As they walked along they spotted Eeyore stood by a stream watching the sticks float by…..
“Hello Eeyore.” Said Pooh, “we’re off to buy supplies to sit out the quarantine, would you like to come?”
“No thank you.” Said Eeyore “I’m just going to stand here, look at the stream and contemplate the Economic impact of a media induced panic that several companies are projecting folding straight out of Brexit. Also the NHS being brought to its knees by a huge panic, and the social impact of people distrusting others because they look or are associated with China. People are dumb.”
“Well that’s sad.” Said Pooh “I much prefer getting shitfaced and eating Pizza.”

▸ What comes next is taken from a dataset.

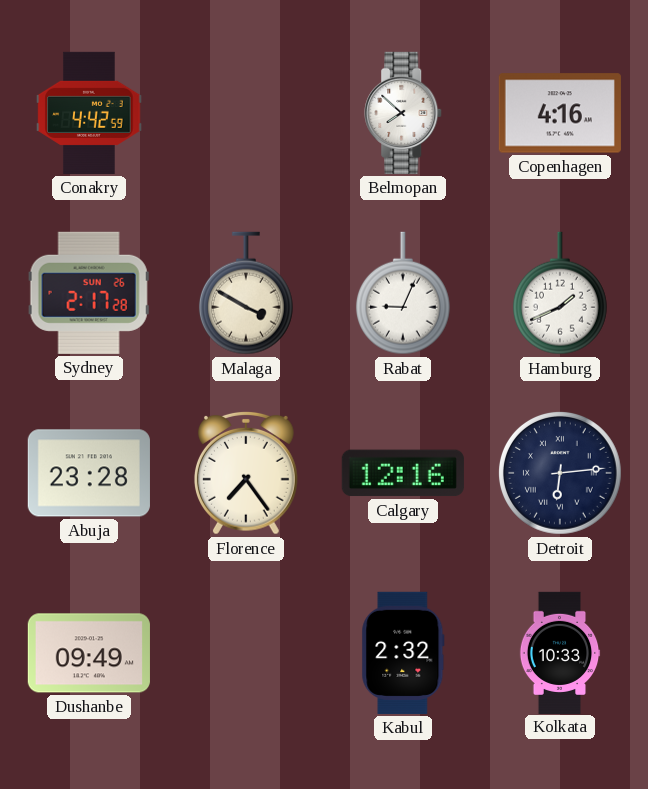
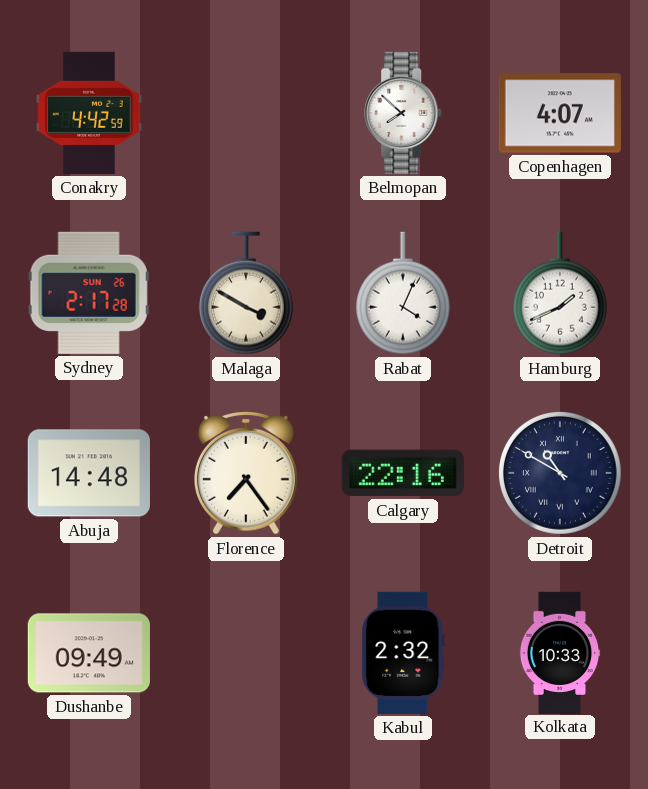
Copenhagen: 4:16 -> 4:07
Rabat: 9:04 -> 4:04
Abuja: 23:28 -> 14:48
Calgary: 12:16 -> 22:16
Detroit: 6:14 -> 10:50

“The ironic thing.” Smiled Eeyore is that Panic induces the Stress Response, and the first thing the stress response does is switch off the immune system.”
“Huh.” Said Pooh. “why would the media do that.”
“I don’t know.” Said Eeyore “I just watch sticks
Bears no relationship whatever to our current situation.
There is too much bad news to justify complacency. There is too much good news to justify despair. – Donella Meadows
“It ain’t what you don’t know that gets you into trouble. It’s what you know for sure that just ain’t so.” Mark Twain – Author (1835 – 1910)
You may speak of love and tenderness and passion, but real ecstasy is discovering you haven’t lost your keys after all. – The Optimist magazine
I found myself in a pub in Cork, Ireland. A group of American tourists came in.
One of the Americans said, in a loud voice, “I hear you Irish think you’re great drinkers.
I bet $5,000 that no one here can drink 20 pints of Guinness in 30 minutes.”
The bar was silent, but the American noticed one Irishman leaving.
No one took up the bet.
40 minutes later, the Irishman who left returned and said, “Hey Yank, is yer bet still on?”
“Sure” said the American, “20 pints in 30 minutes for a bet of $5,000.”
“Grand, ” replied the Irishman, “so pour the pints and start the clock. “
It was very close but the last drop was consumed with 2 seconds to spare.
“OK Yank, pay up.” said the Irishman.
“I’m happy to pay, here’s your money” said the American.
“But tell me, when I first offered the wager, I saw you leave. Where did you go?’
“Well sir”, replied the Irishman, “$5,000 is a lot of money to a man like me. So I went to the pub across the road to see if I could do it.
A graphic illustration of why it does not pay to be greedy.
Those of you who are caught short, sit tight! We have you covered! A rescue team is being assembled as I type and help is on the way!
And while you have nothing better to do, get some pelvic floor exercises in.